Adhesive-Based Flex: Constraints, Tradeoffs, and Decision Drivers in Mil-Aero Programs
Should a flexible circuit be fabricated using adhesive-based or adhesiveless materials?
In Part 1 of this series, we established adhesiveless flex laminates as the baseline for high-reliability aerospace and defense applications. However, not all flex designs demand or are funded to achieve the highest performance levels.
This article examines adhesive-based flex PCB materials, outlining where they can be viable, the limitations they introduce, and the system-level considerations required when evaluating their use in mil-aero programs.
Adhesive-Based Flex Construction
Adhesive-based flex laminates use copper bonded to polyimide through an acrylic or epoxy adhesive layer. This construction is common in commercial electronics and certain defense support equipment due to lower material costs and well-established fabrication processes.
However, in mission-critical environments, adhesive layers introduce additional variables that require careful management.
Benefits and Limitations of Adhesive-Based Flex
Lower material cost
Particularly beneficial in larger, simpler interconnects where reliability demands are modest.
Straightforward fabrication
Well-established processes, broad supplier availability, and compatibility with common FPC (Flexible Printed Circuit) layer constructions.
Thermo-mechanical instability
Adhesives exhibit higher coefficients of thermal expansion and can become failure points during high-temperature operation or rapid thermal transitions.
Reduced bend performance
Thicker constructions and less ductile adhesive layers limit suitability for dynamic or tight-radius bending applications.
Delamination risk
Exposure to vibration, aerospace thermal cycling, vacuum bake-out, or other environmental stresses can increase the risk of layer separation.

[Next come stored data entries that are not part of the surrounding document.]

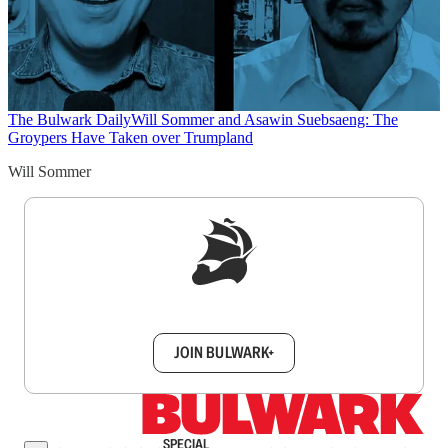
The Bulwark Daily
Will Sommer and Asawin Suebsaeng: The
Groypers Have Taken over Trumpland
Will Sommer
Sign up to get a FREE daily dose of sanity in
your inbox.
JOIN BULWARK+
SPECIAL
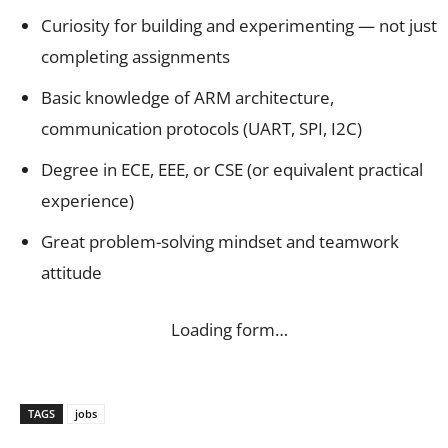
Curiosity for building and experimenting — not just
completing assignments
Basic knowledge of ARM architecture,
communication protocols (UART, SPI, I2C)
Degree in ECE, EEE, or CSE (or equivalent practical
experience)
Great problem-solving mindset and teamwork
attitude
Loading form…
TAGS
jobs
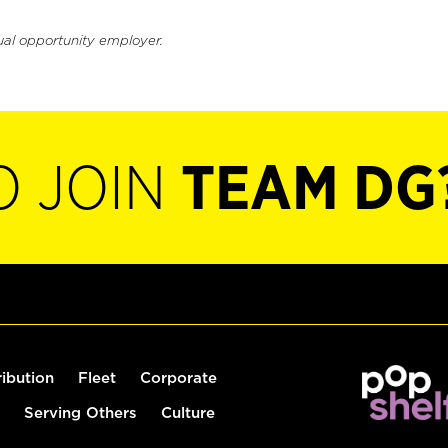
ual opportunity employer.
O JOIN
TEAM DG
ribution
Fleet
Corporate
Serving Others
Culture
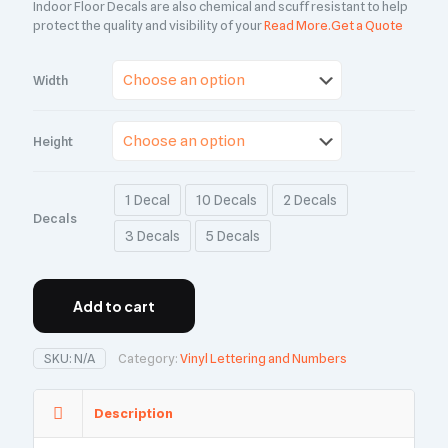
Indoor Floor Decals are also chemical and scuff resistant to help
protect the quality and visibility of your
Read More.
Get a Quote
Width
Height
1 Decal
10 Decals
2 Decals
Decals
3 Decals
5 Decals
Add to cart
SKU:
N/A
Category:
Vinyl Lettering and Numbers
Description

Less predictable impedance performance
Adhesive dielectric thickness can vary more significantly than adhesiveless laminates.
Appropriate Use Cases for Adhesive-Based Flex
For customers engaged in dedicated-service, Class 2 reliability programs, Pioneer Circuits provides adhesive-based flex solutions for applications driven by cost constraints or higher-volume production requirements. These designs still require defined qualification testing, including thermal cycling, vibration, peel strength, and moisture conditioning.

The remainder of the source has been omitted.